Stored data entries:

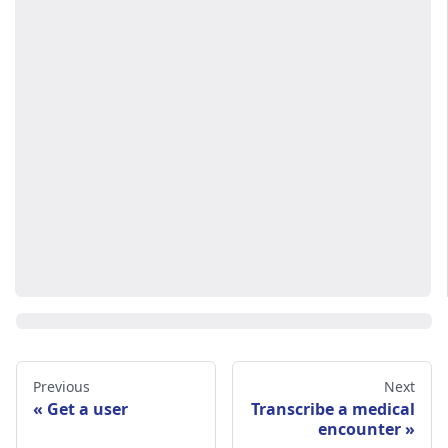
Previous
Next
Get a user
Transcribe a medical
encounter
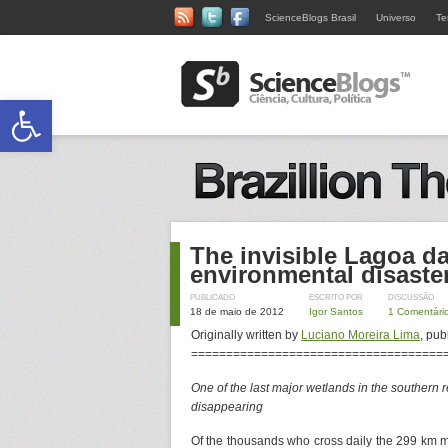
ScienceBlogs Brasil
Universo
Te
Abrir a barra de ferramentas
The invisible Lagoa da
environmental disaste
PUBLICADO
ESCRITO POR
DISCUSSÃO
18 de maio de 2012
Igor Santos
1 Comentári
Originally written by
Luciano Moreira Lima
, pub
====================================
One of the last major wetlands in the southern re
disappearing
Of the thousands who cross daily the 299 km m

- **Task**: Nothing but the records above, retyped exactly and stripped of images, should appear in the answer.

- **Result of this exercise**:
Previous
Next
Get a user
Transcribe a medical
encounter
ScienceBlogs Brasil
Universo
Te
Abrir a barra de ferramentas
The invisible Lagoa da
environmental disaste
PUBLICADO
ESCRITO POR
DISCUSSÃO
18 de maio de 2012
Igor Santos
1 Comentári
Originally written by
Luciano Moreira Lima
, pub
====================================
One of the last major wetlands in the southern re
disappearing
Of the thousands who cross daily the 299 km m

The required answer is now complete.